**EXERCISE PROMPT**: Look through the data below. Collect every line where the word "info" occurs.

*** RECORDS TO PROCESS ***

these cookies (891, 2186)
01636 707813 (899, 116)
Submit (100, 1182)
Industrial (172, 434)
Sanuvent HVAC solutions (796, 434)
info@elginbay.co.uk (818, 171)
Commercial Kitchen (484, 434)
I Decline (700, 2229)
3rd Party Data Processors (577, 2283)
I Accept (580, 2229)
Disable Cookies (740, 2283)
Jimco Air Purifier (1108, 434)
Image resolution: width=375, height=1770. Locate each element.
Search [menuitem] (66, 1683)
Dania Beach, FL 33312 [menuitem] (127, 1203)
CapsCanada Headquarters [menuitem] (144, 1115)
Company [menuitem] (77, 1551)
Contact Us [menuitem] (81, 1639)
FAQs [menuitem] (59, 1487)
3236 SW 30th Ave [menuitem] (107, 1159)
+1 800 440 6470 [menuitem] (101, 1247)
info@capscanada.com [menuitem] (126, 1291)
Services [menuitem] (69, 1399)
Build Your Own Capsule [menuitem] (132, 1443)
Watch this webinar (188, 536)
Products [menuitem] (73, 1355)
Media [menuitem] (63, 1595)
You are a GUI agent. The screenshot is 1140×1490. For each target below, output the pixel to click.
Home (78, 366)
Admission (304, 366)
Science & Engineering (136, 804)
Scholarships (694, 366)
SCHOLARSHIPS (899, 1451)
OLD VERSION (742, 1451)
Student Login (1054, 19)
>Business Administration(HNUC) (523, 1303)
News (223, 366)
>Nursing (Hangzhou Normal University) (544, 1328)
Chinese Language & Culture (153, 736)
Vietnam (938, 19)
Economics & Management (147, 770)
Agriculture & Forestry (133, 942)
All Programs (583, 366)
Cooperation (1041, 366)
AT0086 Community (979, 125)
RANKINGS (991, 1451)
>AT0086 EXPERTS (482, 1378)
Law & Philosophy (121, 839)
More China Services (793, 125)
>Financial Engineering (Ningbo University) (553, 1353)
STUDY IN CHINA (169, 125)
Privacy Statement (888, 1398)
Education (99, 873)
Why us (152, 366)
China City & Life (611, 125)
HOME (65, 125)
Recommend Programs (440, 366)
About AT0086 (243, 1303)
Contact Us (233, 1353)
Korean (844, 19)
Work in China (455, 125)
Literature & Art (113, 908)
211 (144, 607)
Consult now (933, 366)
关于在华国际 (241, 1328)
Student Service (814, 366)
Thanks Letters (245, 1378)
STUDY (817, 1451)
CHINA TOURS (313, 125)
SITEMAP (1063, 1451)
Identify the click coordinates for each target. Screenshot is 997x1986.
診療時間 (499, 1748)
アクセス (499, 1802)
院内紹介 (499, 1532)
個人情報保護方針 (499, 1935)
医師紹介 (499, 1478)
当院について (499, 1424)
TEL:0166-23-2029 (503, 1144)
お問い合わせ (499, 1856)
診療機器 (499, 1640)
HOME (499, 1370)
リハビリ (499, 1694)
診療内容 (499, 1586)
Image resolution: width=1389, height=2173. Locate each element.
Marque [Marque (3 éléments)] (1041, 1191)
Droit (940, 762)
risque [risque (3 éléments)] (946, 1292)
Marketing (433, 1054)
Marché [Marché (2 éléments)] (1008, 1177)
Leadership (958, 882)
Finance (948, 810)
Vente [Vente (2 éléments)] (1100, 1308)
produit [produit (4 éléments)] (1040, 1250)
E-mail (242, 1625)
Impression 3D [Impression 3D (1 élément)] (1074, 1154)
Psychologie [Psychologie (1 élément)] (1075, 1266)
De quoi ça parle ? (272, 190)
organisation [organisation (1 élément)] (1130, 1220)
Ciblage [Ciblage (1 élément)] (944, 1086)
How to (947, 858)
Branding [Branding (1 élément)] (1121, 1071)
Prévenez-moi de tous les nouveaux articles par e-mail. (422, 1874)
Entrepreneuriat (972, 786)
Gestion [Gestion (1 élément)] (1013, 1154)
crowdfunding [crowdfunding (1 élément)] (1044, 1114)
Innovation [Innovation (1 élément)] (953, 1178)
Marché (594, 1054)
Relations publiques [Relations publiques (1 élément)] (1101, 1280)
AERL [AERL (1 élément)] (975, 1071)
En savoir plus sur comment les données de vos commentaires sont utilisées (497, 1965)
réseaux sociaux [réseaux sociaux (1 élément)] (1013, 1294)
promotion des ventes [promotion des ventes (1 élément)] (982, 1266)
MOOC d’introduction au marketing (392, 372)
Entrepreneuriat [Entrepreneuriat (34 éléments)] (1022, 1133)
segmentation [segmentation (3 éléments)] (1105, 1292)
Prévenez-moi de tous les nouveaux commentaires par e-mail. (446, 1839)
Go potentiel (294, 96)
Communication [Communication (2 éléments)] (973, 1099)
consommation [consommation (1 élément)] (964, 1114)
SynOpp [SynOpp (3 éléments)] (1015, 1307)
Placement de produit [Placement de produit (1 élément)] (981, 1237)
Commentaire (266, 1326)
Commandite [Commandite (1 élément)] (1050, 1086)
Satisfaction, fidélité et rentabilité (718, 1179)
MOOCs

*** End of RECORDS TO PROCESS ***

**COMPLETED EXERCISE**:
info@elginbay.co.uk (818, 171)
info@capscanada.com [menuitem] (126, 1291)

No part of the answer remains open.